A Creative Commons é uma organização sem fins lucrativos que tem sido frequentemente descrita como estando na vanguarda do movimento copyleft (1), que visa apoiar a construção de um domínio público rico, como alternativa ao tradicional copyright com “todos os direitos reservados”. Para melhor conhecer esta organização, os seus objectivos e a sua acção em Portugal, a ECO123 falou com Teresa Nobre.
ECO123: O que é exactamente a Creative Commons e qual é a sua postura em Portugal?
A Creative Commons é uma organização sem fins lucrativos que fornece, gratuitamente, licenças de utilização de obras e materiais protegidos por direitos de autor e direitos conexos, bem como outros instrumentos jurídicos.
A organização tem mais de 100 afiliados em mais de 70 países, que apoiam e promovem as atividades da CC a nível nacional e internacional, tendo uma instituição afiliada em Portugal: o ID+, Instituto de Design, Media e Cultura.
De que forma se distingue a CC de outras licenças open content?
As licenças CC estão a ser traduzidas e legalmente adaptadas em mais de 70 jurisdições locais em todo o mundo, sendo as licenças de conteúdo aberto mais frequentemente utilizadas no mundo. Entidades governamentais, universidades, bibliotecas, museus, arquivos, empresas e indivíduos em todo o mundo disponibilizam os seus trabalhos criativos sob licenças CC. Em 2009, estimava-se que existissem cerca de 350 milhões de trabalhos criativos disponíveis sob licenças CC.
Creative Commons: Uma simples de ferramenta de copyright ou um movimento?
A missão da Creative Commons é desenvolver uma infraestrutura técnico-jurídica que permita a partilha de materiais protegidos por direito de autor e direitos conexos. Mas como a CC teve oportunidade de declarar recentemente (2), o acesso universal à investigação científica, à educação e à cultura – que é a visão da CC – nunca poderá ser alcançado através do mero licenciamento. Ou seja, será necessária uma reforma do direito de autor para se alcançar tal objetivo.
Geralmente, existe a ideia de que apenas projectos anónimos ou com pouca projecção aderem aos novos modelos de licenciamento.
A Creative Commons foi pensada por pessoas que, na altura, estavam a discutir, entre outras, a questão da cultura participativa, da reutilização de obras protegidas por particulares, amadores (por exemplo, o vídeo do Youtube feito por um amador, que utiliza uma música protegida). Sabia-se que a necessidade e o potencial de utilização por cidadãos comuns, anónimos, seria enorme. Depois, percebemos que, afinal, o licenciamento aberto também interessava a profissionais, pois era uma forma de darem a conhecer os seus trabalhos, de obterem maior visibilidade. Finalmente, vieram os grandes projetos e as grandes instituições (a Wikipédia, o Banco Mundial, a National Portrait Gallery em Londres, etc.).

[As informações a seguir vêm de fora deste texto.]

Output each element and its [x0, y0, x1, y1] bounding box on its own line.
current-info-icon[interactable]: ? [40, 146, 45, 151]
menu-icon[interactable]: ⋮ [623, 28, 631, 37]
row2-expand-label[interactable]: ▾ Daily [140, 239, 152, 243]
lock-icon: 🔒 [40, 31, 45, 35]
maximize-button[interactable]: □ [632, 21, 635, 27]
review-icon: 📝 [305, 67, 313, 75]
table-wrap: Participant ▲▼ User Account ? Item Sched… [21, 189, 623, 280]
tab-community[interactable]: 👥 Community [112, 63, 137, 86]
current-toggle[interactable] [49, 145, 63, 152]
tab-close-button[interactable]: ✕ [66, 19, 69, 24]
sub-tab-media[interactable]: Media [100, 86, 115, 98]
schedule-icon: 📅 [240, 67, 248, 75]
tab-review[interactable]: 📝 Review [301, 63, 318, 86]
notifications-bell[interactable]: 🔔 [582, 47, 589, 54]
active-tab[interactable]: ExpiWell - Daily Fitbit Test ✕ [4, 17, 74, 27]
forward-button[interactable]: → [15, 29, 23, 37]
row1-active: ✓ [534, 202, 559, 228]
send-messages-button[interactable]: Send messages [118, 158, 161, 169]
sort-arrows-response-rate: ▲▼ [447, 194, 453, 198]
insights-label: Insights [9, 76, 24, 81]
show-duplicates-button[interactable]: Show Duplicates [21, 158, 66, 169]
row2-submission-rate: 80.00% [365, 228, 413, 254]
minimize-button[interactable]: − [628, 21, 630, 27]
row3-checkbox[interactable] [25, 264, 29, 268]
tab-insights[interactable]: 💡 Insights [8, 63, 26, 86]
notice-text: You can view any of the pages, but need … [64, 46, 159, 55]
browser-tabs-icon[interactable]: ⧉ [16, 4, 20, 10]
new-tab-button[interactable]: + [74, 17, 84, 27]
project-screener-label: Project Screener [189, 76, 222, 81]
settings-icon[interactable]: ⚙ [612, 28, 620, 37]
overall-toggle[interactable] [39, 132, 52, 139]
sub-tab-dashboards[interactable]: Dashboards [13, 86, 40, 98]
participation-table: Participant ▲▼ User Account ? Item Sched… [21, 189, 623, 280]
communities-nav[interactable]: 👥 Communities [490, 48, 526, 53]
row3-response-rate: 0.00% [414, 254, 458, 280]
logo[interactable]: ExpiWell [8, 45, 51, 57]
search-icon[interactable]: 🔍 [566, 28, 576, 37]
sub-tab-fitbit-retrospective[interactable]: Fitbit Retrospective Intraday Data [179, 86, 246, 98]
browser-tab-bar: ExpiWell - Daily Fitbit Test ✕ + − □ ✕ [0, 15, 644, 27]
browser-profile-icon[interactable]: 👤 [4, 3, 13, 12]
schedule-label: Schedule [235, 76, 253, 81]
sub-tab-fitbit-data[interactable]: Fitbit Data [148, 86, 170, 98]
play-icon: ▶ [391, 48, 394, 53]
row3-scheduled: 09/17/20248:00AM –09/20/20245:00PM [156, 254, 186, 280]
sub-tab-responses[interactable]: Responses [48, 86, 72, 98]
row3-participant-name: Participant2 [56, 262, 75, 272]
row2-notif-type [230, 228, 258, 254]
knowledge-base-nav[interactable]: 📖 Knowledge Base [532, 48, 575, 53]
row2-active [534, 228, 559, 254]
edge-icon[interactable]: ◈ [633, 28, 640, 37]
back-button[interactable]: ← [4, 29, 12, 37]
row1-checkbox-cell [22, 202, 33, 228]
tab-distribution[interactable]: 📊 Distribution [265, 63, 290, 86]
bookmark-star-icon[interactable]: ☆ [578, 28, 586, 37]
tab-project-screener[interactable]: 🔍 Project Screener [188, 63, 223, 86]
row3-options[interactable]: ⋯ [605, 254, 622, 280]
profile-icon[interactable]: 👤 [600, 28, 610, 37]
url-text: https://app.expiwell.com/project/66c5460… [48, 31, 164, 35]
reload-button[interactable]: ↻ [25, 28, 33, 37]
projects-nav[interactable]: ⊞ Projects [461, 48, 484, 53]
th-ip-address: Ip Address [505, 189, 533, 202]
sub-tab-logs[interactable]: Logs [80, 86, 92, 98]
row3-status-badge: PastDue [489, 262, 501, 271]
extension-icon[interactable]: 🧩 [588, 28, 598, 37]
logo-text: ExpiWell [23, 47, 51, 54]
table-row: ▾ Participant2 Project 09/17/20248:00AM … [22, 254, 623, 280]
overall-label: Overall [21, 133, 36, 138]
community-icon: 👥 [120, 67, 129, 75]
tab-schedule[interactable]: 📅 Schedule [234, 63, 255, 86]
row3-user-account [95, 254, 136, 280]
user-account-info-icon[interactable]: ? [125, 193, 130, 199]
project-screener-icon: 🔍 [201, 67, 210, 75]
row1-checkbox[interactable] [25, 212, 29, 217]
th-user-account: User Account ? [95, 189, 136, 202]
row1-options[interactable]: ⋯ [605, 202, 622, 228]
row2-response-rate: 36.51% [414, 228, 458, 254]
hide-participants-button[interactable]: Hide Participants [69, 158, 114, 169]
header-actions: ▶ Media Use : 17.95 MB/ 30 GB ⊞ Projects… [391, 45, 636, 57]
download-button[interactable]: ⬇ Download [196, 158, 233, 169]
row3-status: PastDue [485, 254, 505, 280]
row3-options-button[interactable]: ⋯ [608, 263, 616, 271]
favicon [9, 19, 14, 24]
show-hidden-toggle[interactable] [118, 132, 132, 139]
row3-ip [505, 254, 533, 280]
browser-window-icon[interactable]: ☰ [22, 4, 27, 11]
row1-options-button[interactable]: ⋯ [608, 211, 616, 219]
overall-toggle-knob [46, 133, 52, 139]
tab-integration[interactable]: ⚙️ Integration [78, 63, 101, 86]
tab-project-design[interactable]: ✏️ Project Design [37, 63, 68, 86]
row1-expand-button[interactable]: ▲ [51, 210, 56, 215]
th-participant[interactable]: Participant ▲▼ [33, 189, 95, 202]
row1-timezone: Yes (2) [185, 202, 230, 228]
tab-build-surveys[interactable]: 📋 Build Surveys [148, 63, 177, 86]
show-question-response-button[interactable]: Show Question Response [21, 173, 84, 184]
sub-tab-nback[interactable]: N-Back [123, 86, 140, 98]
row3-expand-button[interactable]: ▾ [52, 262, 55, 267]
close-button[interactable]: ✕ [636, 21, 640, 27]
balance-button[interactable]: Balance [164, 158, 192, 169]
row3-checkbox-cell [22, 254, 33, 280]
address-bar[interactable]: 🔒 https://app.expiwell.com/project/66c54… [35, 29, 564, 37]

Que tipo de projectos abrangem as licenças CC?
As licenças CC podem ser aplicadas a quaisquer projetos. A CC tem, neste momento, 4 grandes áreas de actuação: educação, ciência, cultura e governo.
Existe alguma incompatibilidade entre as licenças open content e os direitos de autor, vulgo tradicionais?
Acho que existe alguma confusão relativamente à relação entre as licenças e o Direito de Autor. As licenças CC não são uma alternativa ao direito de autor nem aos direitos conexos. Elas respeitam a legislação de direito de autor e de direitos conexos. Simplesmente, permitem que os titulares do direito de autor e dos direitos conexos optem facilmente por conceder a terceiros, não determinados previamente, determinadas autorizações de utilização dos seus trabalhos. Antes de existirem licenças, não era fácil para os autores informarem o público que não se importavam que outros usassem os seus trabalhos para este ou aquele fim. Com as licenças tal passou a ser possível. E como as licenças são flexíveis, isto é, o titular do direito pode escolher quais os direitos que quer reservar para si (e.g. usos comerciais) e quais é quer licenciar, são uma opção interessante para quem não queira reservar todos os direitos para si.
O copyright tradicional está condenado?
O sistema de direito de autor está actualmente muito desequilibrado, isto é, não tem devidamente em conta todos os interesses em jogo (como o interesse público de acesso à educação), pelo que tem poucas hipóteses de sobreviver tal como está actualmente desenhado.
Co-coordenadora e responsável jurídica da Creative Commons Portugal.
Licenciada em Direito e formada em Propriedade Intelectual pelo Munich Intellectual Property Law Center, é também representante legal da Agência Kwamecorp e da editora Enchufada.